About this exercise: The records below need to be set down again exactly; their images stay out.

Entries taken from a collection
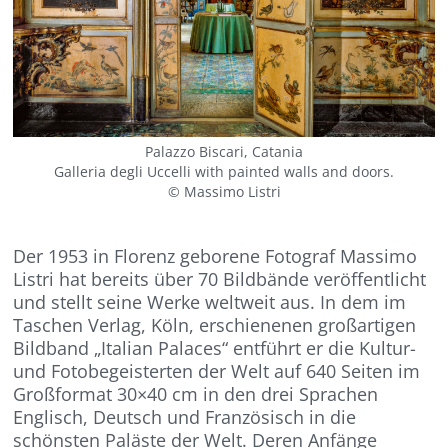
Palazzo Biscari, Catania
Galleria degli Uccelli with painted walls and doors.
© Massimo Listri
Der 1953 in Florenz geborene Fotograf Massimo
Listri hat bereits über 70 Bildbände veröffentlicht
und stellt seine Werke weltweit aus. In dem im
Taschen Verlag, Köln, erschienenen großartigen
Bildband „Italian Palaces“ entführt er die Kultur-
und Fotobegeisterten der Welt auf 640 Seiten im
Großformat 30×40 cm in den drei Sprachen
Englisch, Deutsch und Französisch in die
schönsten Paläste der Welt. Deren Anfänge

Output:
Palazzo Biscari, Catania
Galleria degli Uccelli with painted walls and doors.
© Massimo Listri
Der 1953 in Florenz geborene Fotograf Massimo
Listri hat bereits über 70 Bildbände veröffentlicht
und stellt seine Werke weltweit aus. In dem im
Taschen Verlag, Köln, erschienenen großartigen
Bildband „Italian Palaces“ entführt er die Kultur-
und Fotobegeisterten der Welt auf 640 Seiten im
Großformat 30×40 cm in den drei Sprachen
Englisch, Deutsch und Französisch in die
schönsten Paläste der Welt. Deren Anfänge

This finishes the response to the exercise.